» **LISTED ENTRIES**
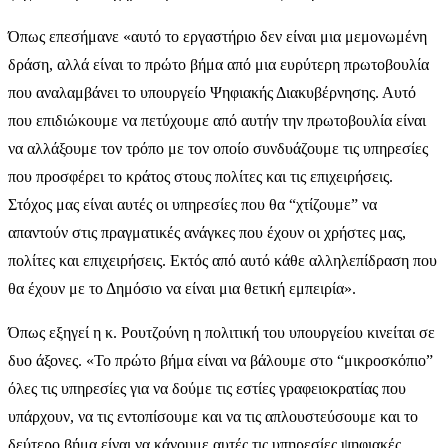
Όπως επεσήμανε «αυτό το εργαστήριο δεν είναι μια μεμονωμένη
δράση, αλλά είναι το πρώτο βήμα από μια ευρύτερη πρωτοβουλία
που αναλαμβάνει το υπουργείο Ψηφιακής Διακυβέρνησης. Αυτό
που επιδιώκουμε να πετύχουμε από αυτήν την πρωτοβουλία είναι
να αλλάξουμε τον τρόπο με τον οποίο συνδυάζουμε τις υπηρεσίες
που προσφέρει το κράτος στους πολίτες και τις επιχειρήσεις.
Στόχος μας είναι αυτές οι υπηρεσίες που θα “χτίζουμε” να
απαντούν στις πραγματικές ανάγκες που έχουν οι χρήστες μας,
πολίτες και επιχειρήσεις. Εκτός από αυτό κάθε αλληλεπίδραση που
θα έχουν με το Δημόσιο να είναι μια θετική εμπειρία».
Όπως εξηγεί η κ. Ρουτζούνη η πολιτική του υπουργείου κινείται σε
δυο άξονες. «Το πρώτο βήμα είναι να βάλουμε στο “μικροσκόπιο”
όλες τις υπηρεσίες για να δούμε τις εστίες γραφειοκρατίας που
υπάρχουν, να τις εντοπίσουμε και να τις απλουστεύσουμε και το
δεύτερο βήμα είναι να κάνουμε αυτές τις υπηρεσίες ψηφιακές,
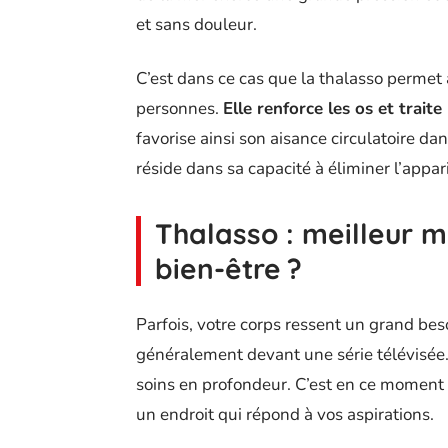
et sans douleur.
C’est dans ce cas que la thalasso permet 
personnes.
Elle renforce les os et trait
favorise ainsi son aisance circulatoire da
réside dans sa capacité à éliminer l’appar
Thalasso : meilleur 
bien-être ?
Parfois, votre corps ressent un grand bes
généralement devant une série télévisée
soins en profondeur. C’est en ce momen
un endroit qui répond à vos aspirations.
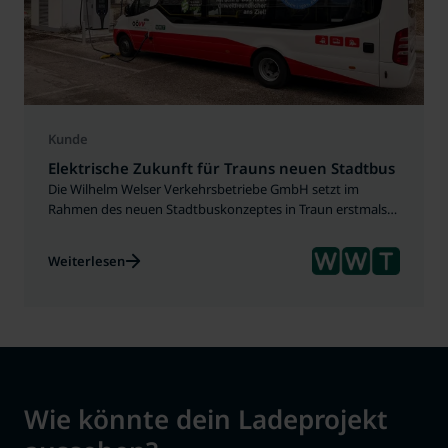
Kunde
Elektrische Zukunft für Trauns neuen Stadtbus
Die Wilhelm Welser Verkehrsbetriebe GmbH setzt im
Rahmen des neuen Stadtbuskonzeptes in Traun erstmals
umfassend auf elektrische Mobilität. MOON begleitete
dieses zukunftsweisende Vorhaben mit einer
Weiterlesen
maßgeschneiderten Ladeinfrastruktur, technischer
Expertise und umfassender Beratung.
Wie könnte dein Ladeprojekt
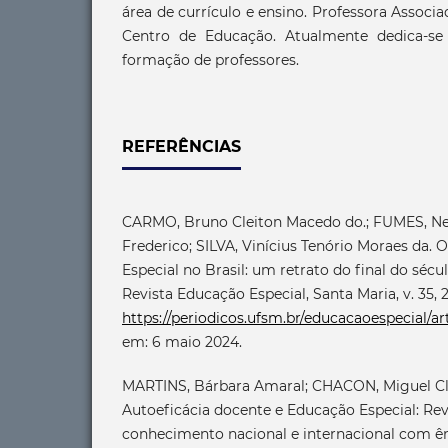
área de currículo e ensino. Professora Associ
Centro de Educação. Atualmente dedica-se
formação de professores.
REFERÊNCIAS
CARMO, Bruno Cleiton Macedo do.; FUMES, Ne
Frederico; SILVA, Vinícius Tenório Moraes da.
Especial no Brasil: um retrato do final do sécul
Revista Educação Especial, Santa Maria, v. 35, 
https://periodicos.ufsm.br/educacaoespecial/ar
em: 6 maio 2024.
MARTINS, Bárbara Amaral; CHACON, Miguel Cl
Autoeficácia docente e Educação Especial: Re
conhecimento nacional e internacional com ê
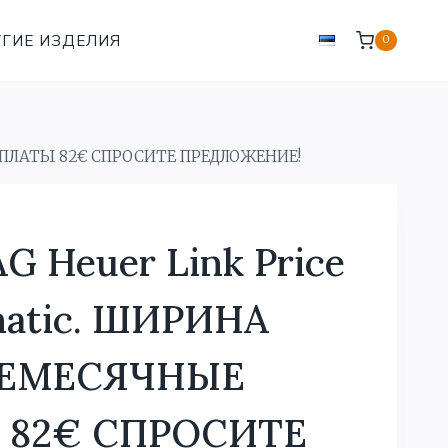
ГИЕ ИЗДЕЛИЯ
0
ВЫПЛАТЫ 82€ СПРОСИТЕ ПРЕДЛОЖЕНИЕ!
 Heuer Link Price
matic. ШИРИНА
ЖЕМЕСЯЧНЫЕ
 82€ СПРОСИТЕ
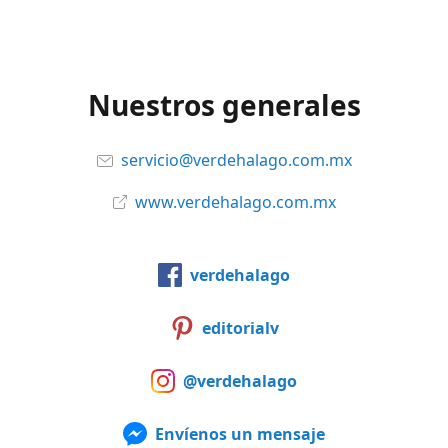
Nuestros generales
servicio@verdehalago.com.mx
www.verdehalago.com.mx
verdehalago
editorialv
@verdehalago
Envíenos un mensaje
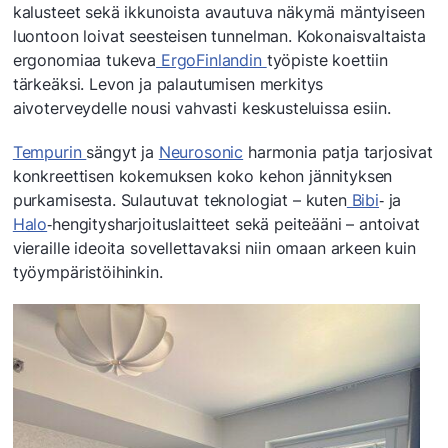
kalusteet sekä ikkunoista avautuva näkymä mäntyiseen
luontoon loivat seesteisen tunnelman. Kokonaisvaltaista
ergonomiaa tukeva
ErgoFinlandin
työpiste koettiin
tärkeäksi. Levon ja palautumisen merkitys
aivoterveydelle nousi vahvasti keskusteluissa esiin.
Tempurin
sängyt ja
Neurosonic
harmonia patja tarjosivat
konkreettisen kokemuksen koko kehon jännityksen
purkamisesta. Sulautuvat teknologiat – kuten
Bibi
‑ ja
Halo
‑hengitysharjoituslaitteet sekä peiteääni – antoivat
vieraille ideoita sovellettavaksi niin omaan arkeen kuin
työympäristöihinkin.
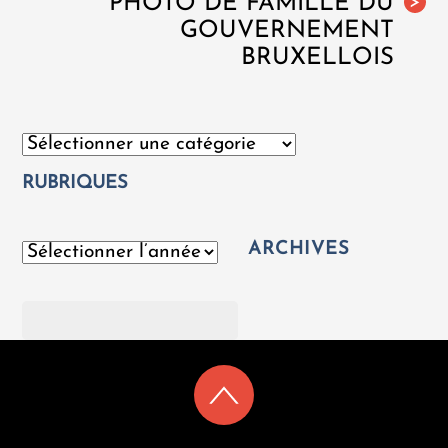
PHOTO DE FAMILLE DU
>
GOUVERNEMENT
BRUXELLOIS
Catégories
RUBRIQUES
ARCHIVES
Archives
Rechercher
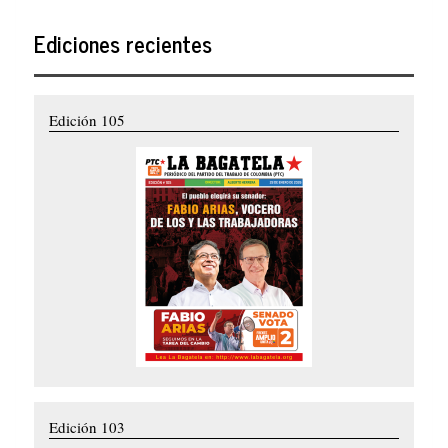
Ediciones recientes
Edición 105
Edición 103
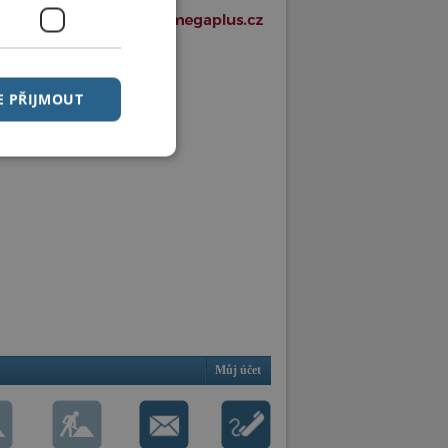
E PŘIJMOUT
Můj účet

» **PROBLEM REQUIREMENTS**
Read the entries and select each line where the word "αυτές" is found.

» **FINISHED EXERCISE**
Στόχος μας είναι αυτές οι υπηρεσίες που θα “χτίζουμε” να
δεύτερο βήμα είναι να κάνουμε αυτές τις υπηρεσίες ψηφιακές,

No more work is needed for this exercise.